> _Your objective_: Retype only what runs from the first line of the records to the line with "ntify it from a photo in a few seconds.", inclusive, and no pictures.

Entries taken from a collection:
------------------------------------------------------------
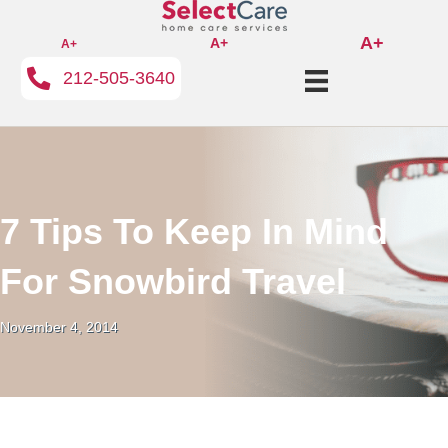
A+
A+
A+
212-505-3640
7 Tips To Keep In Mind
For Snowbird Travel
November 4, 2014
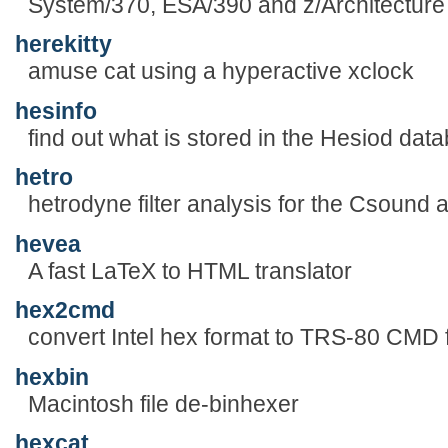
System/370, ESA/390 and z/Architecture
herekitty
amuse cat using a hyperactive xclock
hesinfo
find out what is stored in the Hesiod dat
hetro
hetrodyne filter analysis for the Csound
hevea
A fast LaTeX to HTML translator
hex2cmd
convert Intel hex format to TRS-80 CMD 
hexbin
Macintosh file de-binhexer
hexcat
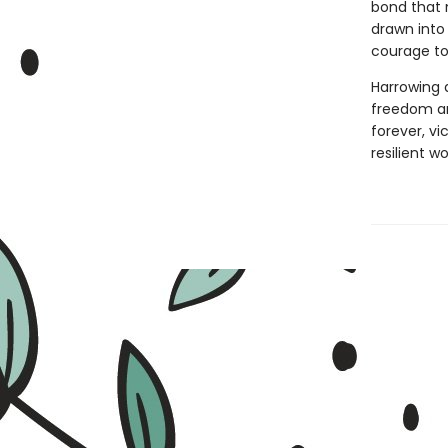
bond that 
drawn into
courage to
Harrowing 
freedom and
forever, v
resilient 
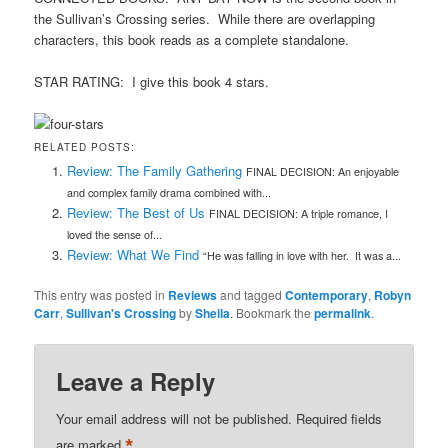
the Sullivan’s Crossing series. While there are overlapping
characters, this book reads as a complete standalone.
STAR RATING: I give this book 4 stars.
RELATED POSTS:
Review: The Family Gathering
FINAL DECISION: An enjoyable
and complex family drama combined with...
Review: The Best of Us
FINAL DECISION: A triple romance, I
loved the sense of...
Review: What We Find
“He was falling in love with her. It was a...
This entry was posted in
Reviews
and tagged
Contemporary
,
Robyn
Carr
,
Sullivan's Crossing
by
Sheila
. Bookmark the
permalink
.
Leave a Reply
Your email address will not be published.
Required fields
*
are marked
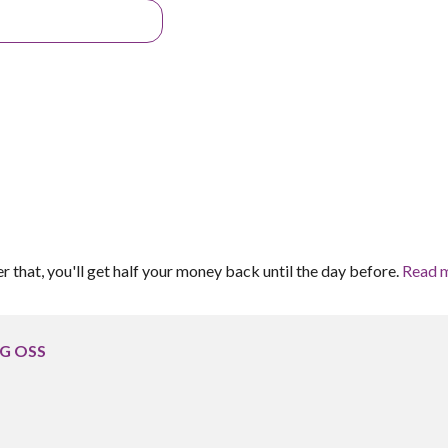
er that, you'll get half your money back until the day before.
Read 
 G OSS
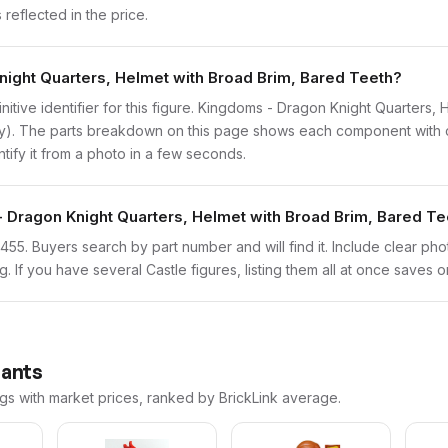
reflected in the price.
night Quarters, Helmet with Broad Brim, Bared Teeth?
finitive identifier for this figure. Kingdoms - Dragon Knight Quarter
ly). The parts breakdown on this page shows each component with co
ntify it from a photo in a few seconds.
- Dragon Knight Quarters, Helmet with Broad Brim, Bared Te
cas455. Buyers search by part number and will find it. Include clear ph
ng. If you have several Castle figures, listing them all at once saves o
iants
ngs with market prices, ranked by BrickLink average.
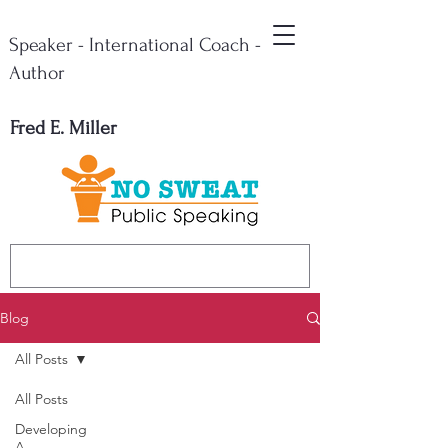
Speaker - International Coach -
Author
Fred E. Miller
Blog
All Posts
All Posts
Developing
A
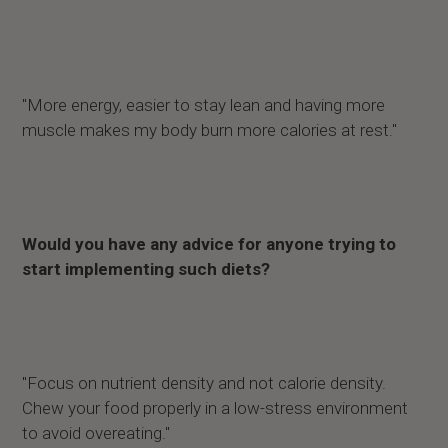
"More energy, easier to stay lean and having more
muscle makes my body burn more calories at rest."
Would you have any advice for anyone trying to
start implementing such diets?
"Focus on nutrient density and not calorie density.
Chew your food properly in a low-stress environment
to avoid overeating."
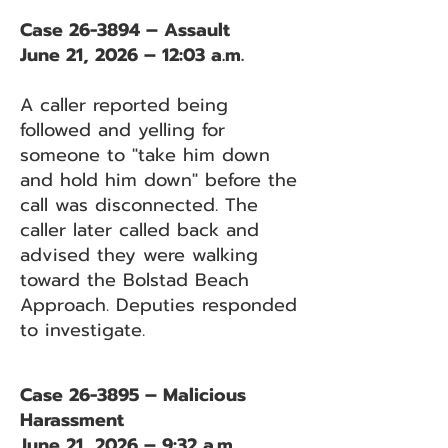
Case 26-3894 – Assault
June 21, 2026 – 12:03 a.m.
A caller reported being
followed and yelling for
someone to "take him down
and hold him down" before the
call was disconnected. The
caller later called back and
advised they were walking
toward the Bolstad Beach
Approach. Deputies responded
to investigate.
Case 26-3895 – Malicious
Harassment
June 21, 2026 – 9:32 a.m.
------------------------------------------------------------
> _Task response_:
A+
A+
A+
212-505-3640
7 Tips To Keep In Mind
For Snowbird Travel
November 4, 2014
System/370, ESA/390 and z/Architecture
herekitty
amuse cat using a hyperactive xclock
hesinfo
find out what is stored in the Hesiod dat
hetro
hetrodyne filter analysis for the Csound
hevea
A fast LaTeX to HTML translator
hex2cmd
convert Intel hex format to TRS-80 CMD 
hexbin
Macintosh file de-binhexer
hexcat
bond that 
drawn into
courage to
Harrowing 
freedom and
forever, v
resilient 
the Sullivan’s Crossing series. While there are overlapping
characters, this book reads as a complete standalone.
STAR RATING: I give this book 4 stars.
RELATED POSTS:
Review: The Family Gathering
FINAL DECISION: An enjoyable
and complex family drama combined with...
Review: The Best of Us
FINAL DECISION: A triple romance, I
loved the sense of...
Review: What We Find
“He was falling in love with her. It was a...
This entry was posted in
Reviews
and tagged
Contemporary
,
Robyn
Carr
,
Sullivan's Crossing
by
Sheila
. Bookmark the
permalink
.
Leave a Reply
Your email address will not be published.
Required fields
*
are marked
er that, you'll get half your money back until the day before.
Read 
 G OSS
reflected in the price.
night Quarters, Helmet with Broad Brim, Bared Teeth?
finitive identifier for this figure. Kingdoms - Dragon Knight Quarter
ly). The parts breakdown on this page shows each component with co
ntify it from a photo in a few seconds.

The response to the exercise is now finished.